Grayscale with Alpha Channel
The second kind of transparency supported by grayscale images is an alpha
channel. This is a more expensive approach in terms of file size--for
grayscale, it doubles the number of image bytes--but it allows the user
much greater freedom in setting individual pixels to particular levels
of partial transparency. Only 8-bit and 16-bit grayscale images may have
an alpha channel, which must match the bit depth of the gray channel.
The full TIFF specification supports two kinds of interleaved ``extra samples''
for transparency: associated and unassociated alpha (though not at the
same time). Unlike PNG, TIFF's alpha channel may be of a different bit depth
from the main image data--in fact, every channel in a TIFF image may have an
arbitrary depth. TIFF also offers the explicit possibility of treating
a ``subfile,'' or secondary image within the file, as a transparency mask,
though such masks are only 1 bit deep, and therefore support only completely
opaque or completely transparent pixels.
Baseline TIFF does not require support for any of this, however. Current
versions of libtiff can read an interleaved alpha channel as generic
``extra samples,'' but it is up to the application to interpret the
samples correctly. The library does not support images with channels of
different depths, and although it could be manipulated into reading a
secondary grayscale subfile (which the application could interpret as a
full alpha channel), that would be a user-defined extension--i.e., specific
to the application and not supported by any other software.
As I just noted, standard JPEG (by which I mean the common JPEG File
Interchange Format, or JFIF files) has no provision for transparency.

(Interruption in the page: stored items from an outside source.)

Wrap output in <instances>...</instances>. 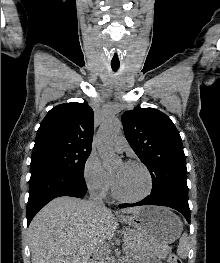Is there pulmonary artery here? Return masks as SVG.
Here are the masks:
<instances>
[{
  "instance_id": "pulmonary-artery-1",
  "label": "pulmonary artery",
  "mask_w": 220,
  "mask_h": 263,
  "mask_svg": "<svg viewBox=\"0 0 220 263\" xmlns=\"http://www.w3.org/2000/svg\"><path fill=\"white\" fill-rule=\"evenodd\" d=\"M113 145H114V148L119 152H123L124 150L128 148V142L123 135L116 137Z\"/></svg>"
}]
</instances>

The
JPEG standard itself does allow extra channels, one of which could be treated
as an alpha channel, but this would be fairly pointless. Not only would it
require one to use a non-standard, unsupported file format for storage, there
would also tend to be visual artifacts, since lossy JPEG is not well suited to
the types of alpha masks one typically finds (unless the mask's quality
setting were boosted considerably, at a cost in file size). But see
Chapter 12, "Multiple-Image Network Graphics" for details on a MNG subformat called JNG that combines a
lossy JPEG image in JFIF format with a PNG-style, lossless alpha channel.